Specifically, he teed off on the team’s offensive line, which looked not so good in Thursday night’s regular-season opener.
“This problem isn’t anything new,” Bettis said, “and I blame the coaching staff for not
addressing the line in the offseason. How did they rationalize not
doing anything about it? Well, they won a Super Bowl. They won’t be so
lucky twice in a row. If Ben [Roethlisberger] continues to get hit the way he did
Thursday — the same way he did last year, then this will come back to
haunt the Steelers. Ben will get hurt. Ben will miss games. And they
don’t have a line to run behind without Ben. Pittsburgh can’t repeat
with the line playing like this.”
But in the September 10 issue of Steelers Digest, Bettis was far more measured in his remarks, even though the point of the article was for Bettis and Hall of Famer Rod Woodson to articule “three things I like about the 2009 Steelers” and “three things about the 2009 Steelers that concern me.”

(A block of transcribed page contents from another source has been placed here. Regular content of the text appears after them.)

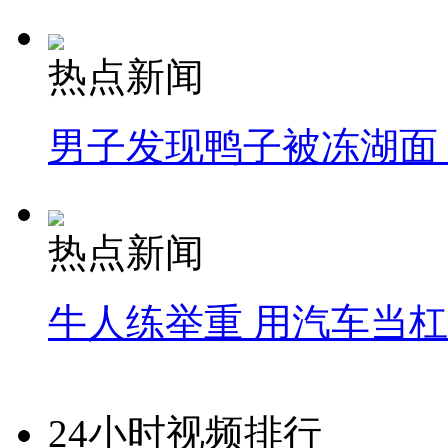
热点新闻
男子发现鸭子被冻湖面
热点新闻
牛人练举重 用汽车当
24小时视频排行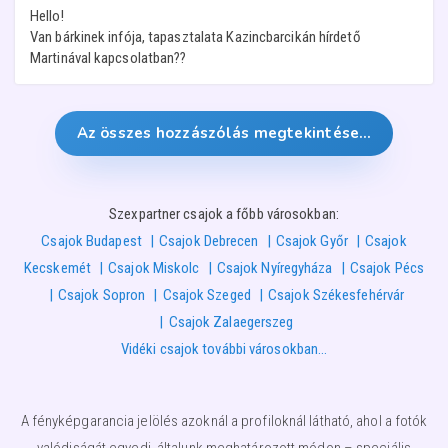
Hello!
Van bárkinek infója, tapasztalata Kazincbarcikán hírdető
Martinával kapcsolatban??
Az összes hozzászólás megtekintése…
Szexpartner csajok a főbb városokban:
Csajok Budapest
Csajok Debrecen
Csajok Győr
Csajok
Kecskemét
Csajok Miskolc
Csajok Nyíregyháza
Csajok Pécs
Csajok Sopron
Csajok Szeged
Csajok Székesfehérvár
Csajok Zalaegerszeg
Vidéki csajok további városokban…
A fényképgarancia jelölés azoknál a profiloknál látható, ahol a fotók
valódiságát egyedi, általunk meghatározott módon – speciális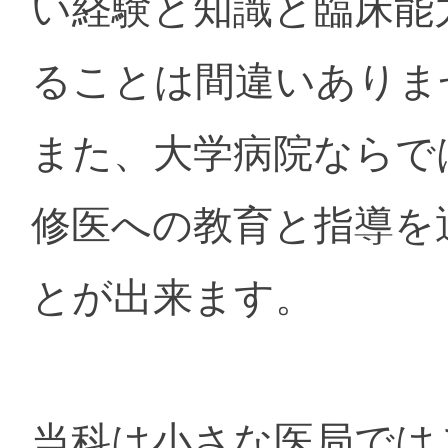
い経験と知識と臨床能
ることは間違いありま
また、大学病院ならで
修医への教育と指導を
とが出来ます。
当科は小さな医局では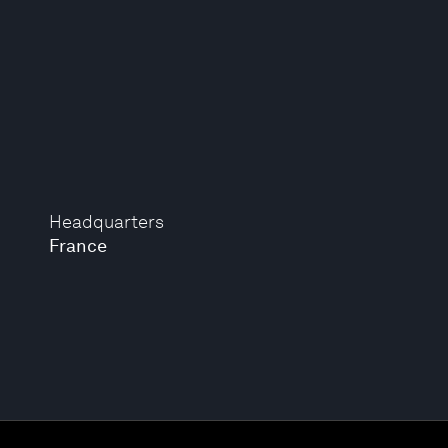
Headquarters
France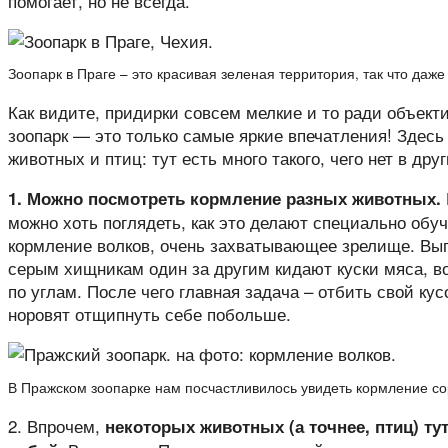
помогает, но не всегда.
Зоопарк в Праге – это красивая зеленая территория, так что даже
Как видите, придирки совсем мелкие и то ради объект
зоопарк — это только самые яркие впечатления! Здесь
животных и птиц: тут есть много такого, чего нет в дру
1. Можно посмотреть кормление разных животных.
можно хоть поглядеть, как это делают специально об
кормление волков, очень захватывающее зрелище. Выгл
серым хищникам один за другим кидают куски мяса, во
по углам. После чего главная задача – отбить свой кус
норовят отщипнуть себе побольше.
В Пражском зоопарке нам посчастливилось увидеть кормление со
2. Впрочем,
некоторых животных (а точнее, птиц) ту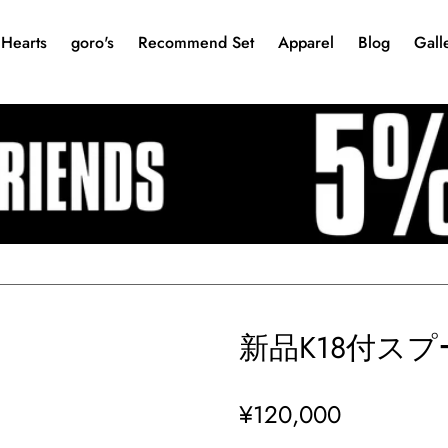
Hearts
goro's
Recommend Set
Apparel
Blog
Gall
新品K18付スプ
¥120,000
通
常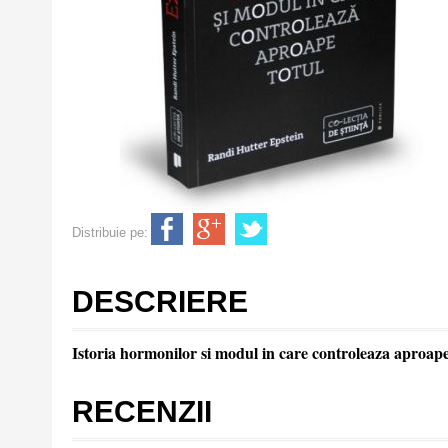
Distribuie pe:
DESCRIERE
Istoria hormonilor si modul in care controleaza aproape
RECENZII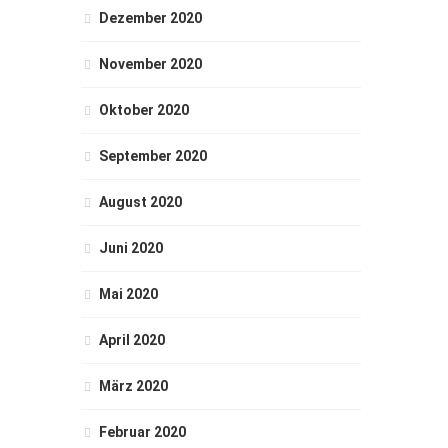
Dezember 2020
November 2020
Oktober 2020
September 2020
August 2020
Juni 2020
Mai 2020
April 2020
März 2020
Februar 2020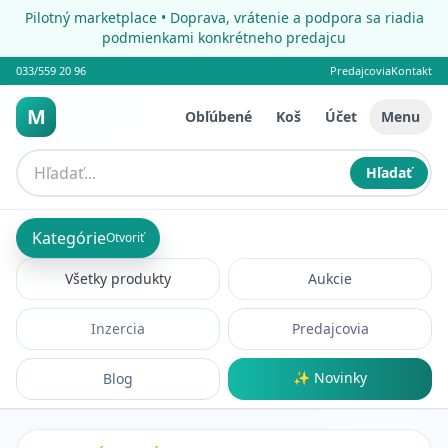
Pilotný marketplace • Doprava, vrátenie a podpora sa riadia
podmienkami konkrétneho predajcu
033/559 20 96
Predajcovia
Kontakt
M
Obľúbené
Koš
Účet
Menu
Hľadať
Kategórie
Otvoriť
Všetky produkty
Aukcie
Inzercia
Predajcovia
✨ Novinky
Blog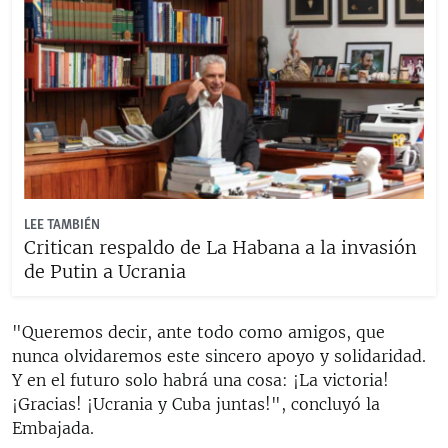
LEE TAMBIÉN
Critican respaldo de La Habana a la invasión
de Putin a Ucrania
"Queremos decir, ante todo como amigos, que
nunca olvidaremos este sincero apoyo y solidaridad.
Y en el futuro solo habrá una cosa: ¡La victoria!
¡Gracias! ¡Ucrania y Cuba juntas!", concluyó la
Embajada.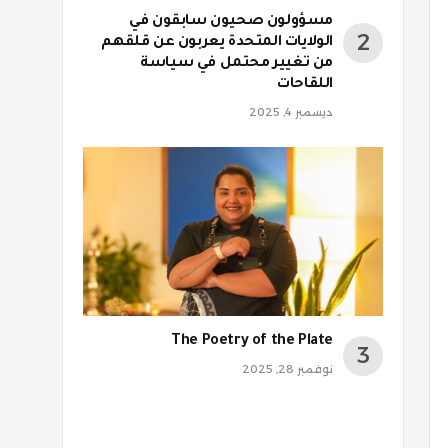
مسؤولون صحيون سابقون في
الولايات المتحدة يعربون عن قلقهم
من تغيير محتمل في سياسة
اللقاحات
ديسمبر 4, 2025
The Poetry of the Plate
نوفمبر 28, 2025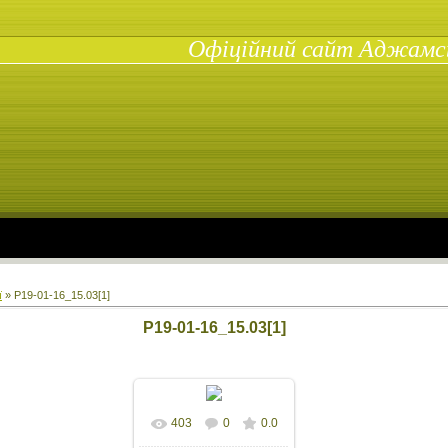
Офіційний сайт Аджамськ
ї
» P19-01-16_15.03[1]
P19-01-16_15.03[1]
403
0
0.0
У реальному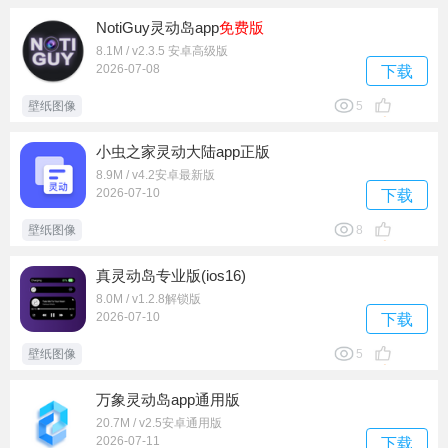
NotiGuy灵动岛app
免费版
8.1M / v2.3.5 安卓高级版
2026-07-08
下载
壁纸图像
5
小虫之家灵动大陆app正版
8.9M / v4.2安卓最新版
2026-07-10
下载
壁纸图像
8
真灵动岛专业版(ios16)
8.0M / v1.2.8解锁版
2026-07-10
下载
壁纸图像
5
万象灵动岛app通用版
20.7M / v2.5安卓通用版
2026-07-11
下载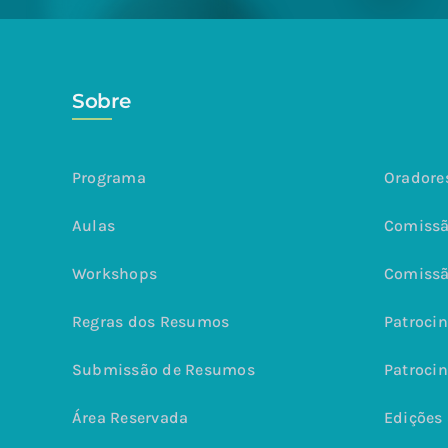
Sobre
Programa
Oradore
Aulas
Comissã
Workshops
Comissã
Regras dos Resumos
Patrocin
Submissão de Resumos
Patrocin
Área Reservada
Edições 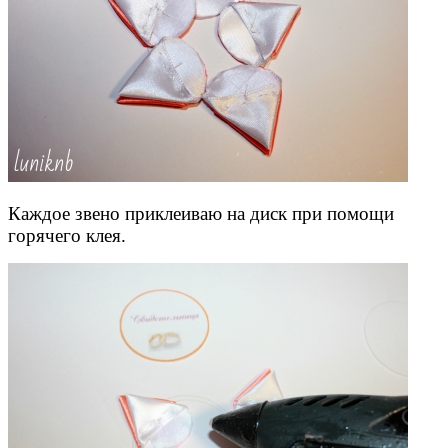
Каждое звено приклеиваю на диск при помощи
горячего клея.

Said Bettis regarding the same topic about which he sounded the alarm after one game: “The offensive line was serviceable last year and with another year should be better, but they still have to play well in order for the team to win. That’s the challenge. You worry about the number of sacks that Ben takes, becaue the more hits he takes, the less effective he is going to be. That’s the nature of the game. The goal is to get to the quarterback, and if an opponent gets to him with any kind of frequency it’s a problem for the quarterback.”
So why the remarkably different content and tone? Some might say Bettis dramatically altered his assessment based
on the opening game, but we’d hate to see what Bettis would have said about
the offensive line if the Steelers hadn’t, you know, won the game.
The more fundamental reality is that Steelers Digest has a far different audience than SI.com, and Bettis would have run a much greater risk of alienating the folks from whom he still makes a decent amount of money if he had demonstrated the same candor that was on display in his more recent item for SI.com.
Still, though it’s smart for Bettis to gauge his message to his audience, consistency of message is fairly important, too.